RECORDS TO USE Start Marker

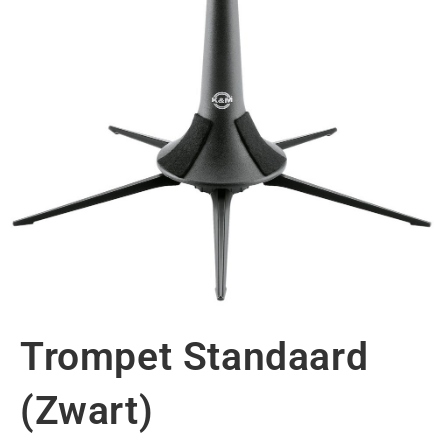
Trompet Standaard
(Zwart)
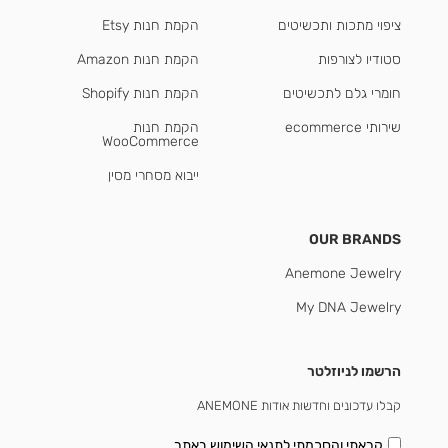
ציפוי מתכות ותכשיטים
הקמת חנות Etsy
סטודיו לצורפות
הקמת חנות Amazon
חומרי גלם לתכשיטים
הקמת חנות Shopify
שירותי ecommerce
הקמת חנות
WooCommerce
ייבוא מסחרי מסין
OUR BRANDS
Anemone Jewelry
My DNA Jewelry
הרשמו לניוזלטר
קבלו עדכונים וחדשות אודות ANEMONE
קראתי והסכמתי
לתנאי השימוש באתר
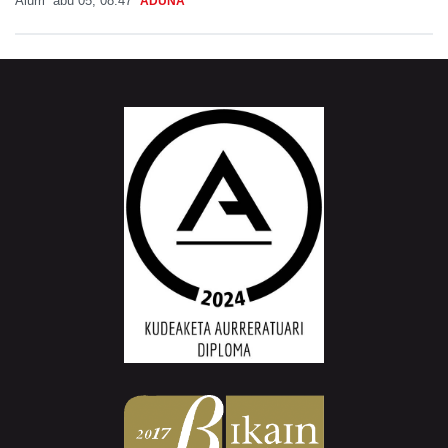
Aiurri
abu 05, 08:47
ADUNA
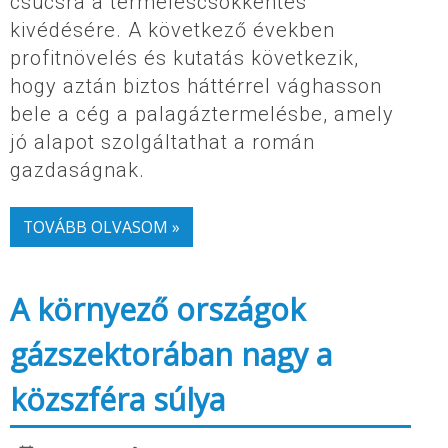
csúcsra a termeléscsökkentés
kivédésére. A következő években
profitnövelés és kutatás következik,
hogy aztán biztos háttérrel vághasson
bele a cég a palagáztermelésbe, amely
jó alapot szolgáltathat a román
gazdaságnak.
TOVÁBB OLVASOM »
A környező országok
gázszektorában nagy a
közszféra súlya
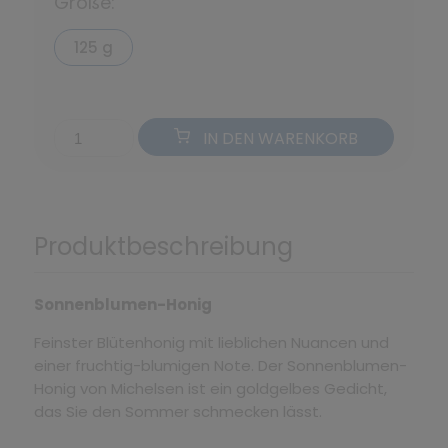
Größe:
125 g
IN DEN WARENKORB
Produktbeschreibung
Sonnenblumen-Honig
Feinster Blütenhonig mit lieblichen Nuancen und
einer fruchtig-blumigen Note. Der Sonnenblumen-
Honig von Michelsen ist ein goldgelbes Gedicht,
das Sie den Sommer schmecken lässt.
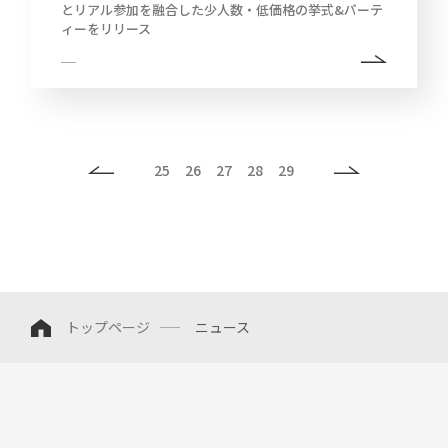
とリアル参加を融合した少人数・低価格の挙式&パーテ
ィーをリリース
25
26
27
28
29
トップページ
ニュース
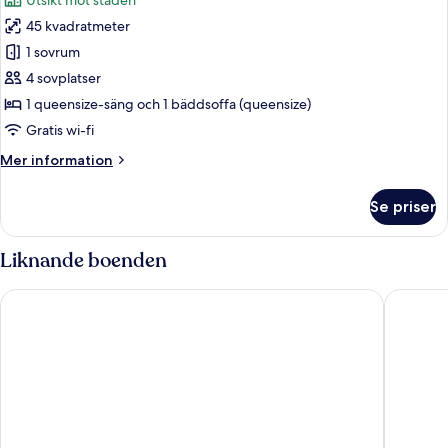
Utsikt mot staden
foton
45 kvadratmeter
för
Lägenhet
1 sovrum
-
4 sovplatser
1
1 queensize-säng och 1 bäddsoffa (queensize)
sovrum
Gratis wi-fi
-
Mer
Mer information
balkong
information
om
Se priser
Lägenhet
-
1
Liknande boenden
sovrum
-
Villa Ivanka Trogir
Hotel Pa
balkong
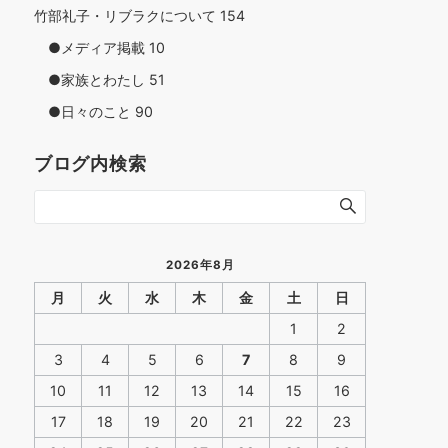
竹部礼子・リブラクについて
154
●メディア掲載
10
●家族とわたし
51
●日々のこと
90
ブログ内検索
2026年8月
月
火
水
木
金
土
日
1
2
3
4
5
6
7
8
9
10
11
12
13
14
15
16
17
18
19
20
21
22
23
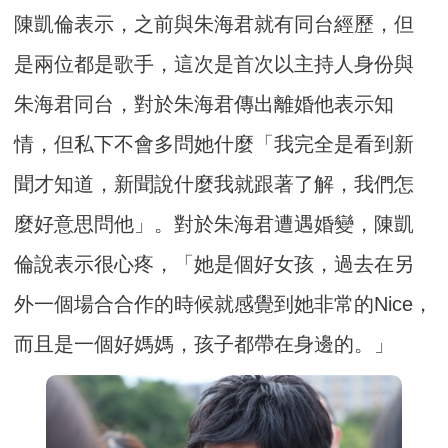
陳凱倫表示，之前與朱海君就有同台經歷，但
是兩位都是歌手，這次是首次以主持人身份與
朱海君同台，對於朱海君傳出離婚他表示知
情，但私下不會多問她什麼「我完全是看到新
聞才知道，新聞說什麼我就跟著了解，我們怎
麼好意思問他」。對於朱海君遭遇婚變，陳凱
倫說表示很心疼，「她是個好女孩，過去在另
外一個場合合作的時候就感覺到她非常的Nice，
而且是一個好媽媽，孩子都帶在身邊的。」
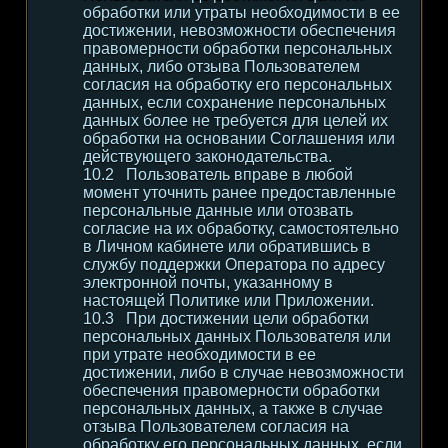
обработки или утраты необходимости в ее
достижении, невозможности обеспечения
правомерности обработки персональных
данных, либо отзыва Пользователем
согласия на обработку его персональных
данных, если сохранение персональных
данных более не требуется для целей их
обработки на основании Соглашения или
действующего законодательства.
Пользователь вправе в любой
момент уточнить ранее предоставленные
персональные данные или отозвать
согласие на их обработку, самостоятельно
в Личном кабинете или обратившись в
службу поддержки Оператора по адресу
электронной почты, указанному в
настоящей Политике или Приложении.
При достижении цели обработки
персональных данных Пользователя или
при утрате необходимости в ее
достижении, либо в случае невозможности
обеспечения правомерности обработки
персональных данных, а также в случае
отзыва Пользователем согласия на
обработку его персональных данных, если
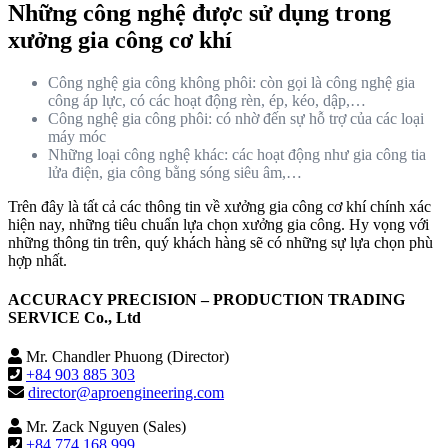
Những công nghệ được sử dụng trong
xưởng gia công cơ khí
Công nghệ gia công không phôi: còn gọi là công nghệ gia
công áp lực, có các hoạt động rèn, ép, kéo, dập,…
Công nghệ gia công phôi: có nhờ đến sự hỗ trợ của các loại
máy móc
Những loại công nghệ khác: các hoạt động như gia công tia
lửa điện, gia công bằng sóng siêu âm,…
Trên đây là tất cả các thông tin về xưởng gia công cơ khí chính xác
hiện nay, những tiêu chuẩn lựa chọn xưởng gia công. Hy vọng với
những thông tin trên, quý khách hàng sẽ có những sự lựa chọn phù
hợp nhất.
ACCURACY PRECISION – PRODUCTION TRADING
SERVICE Co., Ltd
Mr. Chandler Phuong (Director)
+84 903 885 303
director@aproengineering.com
Mr. Zack Nguyen (Sales)
+84 774 168 999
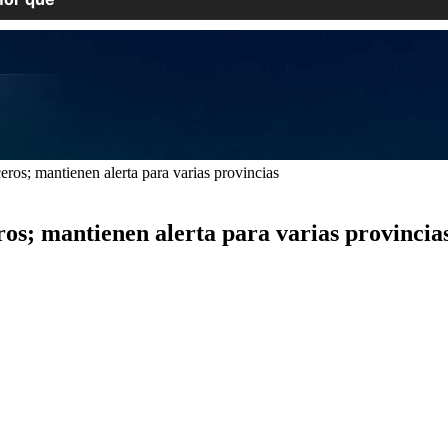
ros; mantienen alerta para varias provincias
ros; mantienen alerta para varias provincia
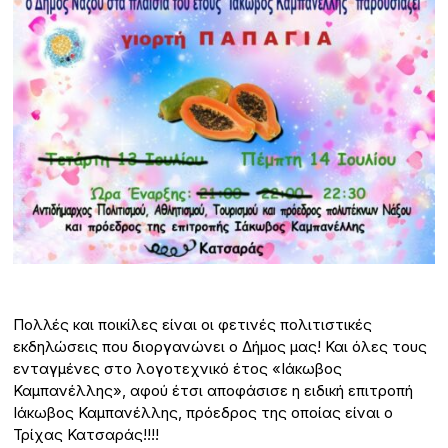
Πολλές και ποικίλες είναι οι φετινές πολιτιστικές
εκδηλώσεις που διοργανώνει ο Δήμος μας! Και όλες τους
ενταγμένες στο λογοτεχνικό έτος «Ιάκωβος
Καμπανέλλης», αφού έτσι αποφάσισε η ειδική επιτροπή
Ιάκωβος Καμπανέλλης, πρόεδρος της οποίας είναι ο
Τρίχας Κατσαράς!!!!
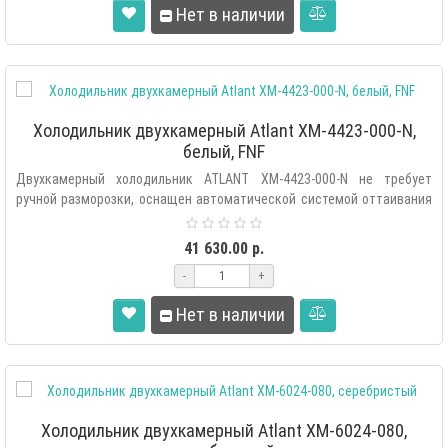
Нет в наличии
Холодильник двухкамерный Atlant XM-4423-000-N,
белый, FNF
Двухкамерный холодильник ATLANT XM-4423-000-N не требует
ручной разморозки, оснащен автоматической системой оттаивания
«Fu..
41 630.00 р.
-
+
Нет в наличии
Холодильник двухкамерный Atlant ХМ-6024-080,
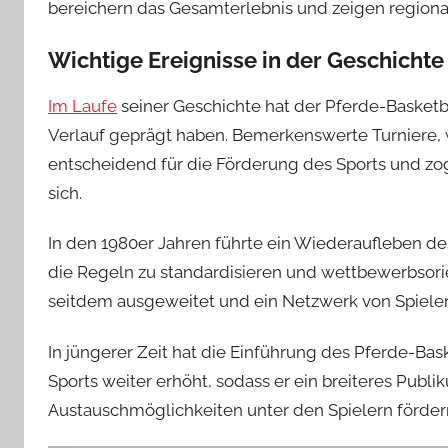
bereichern das Gesamterlebnis und zeigen regional
Wichtige Ereignisse in der Geschichte
Im Laufe
seiner Geschichte hat der Pferde-Basketb
Verlauf geprägt haben. Bemerkenswerte Turniere, 
entscheidend für die Förderung des Sports und zo
sich.
In den 1980er Jahren führte ein Wiederaufleben des
die Regeln zu standardisieren und wettbewerbsorien
seitdem ausgeweitet und ein Netzwerk von Spiele
In jüngerer Zeit hat die Einführung des Pferde-Baske
Sports weiter erhöht, sodass er ein breiteres Publi
Austauschmöglichkeiten unter den Spielern förder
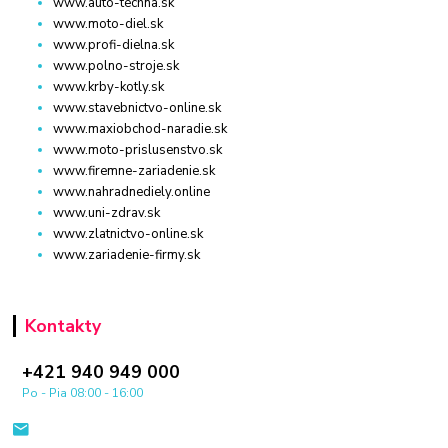
www.auto-techna.sk
www.moto-diel.sk
www.profi-dielna.sk
www.polno-stroje.sk
www.krby-kotly.sk
www.stavebnictvo-online.sk
www.maxiobchod-naradie.sk
www.moto-prislusenstvo.sk
www.firemne-zariadenie.sk
www.nahradnediely.online
www.uni-zdrav.sk
www.zlatnictvo-online.sk
www.zariadenie-firmy.sk
Kontakty
+421 940 949 000
Po - Pia 08:00 - 16:00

RECORDS TO USE End Marker

Search the data for "phôi". Copy every matching line.

• _TASK RESULT_:
Công nghệ gia công không phôi: còn gọi là công nghệ gia
Công nghệ gia công phôi: có nhờ đến sự hỗ trợ của các loại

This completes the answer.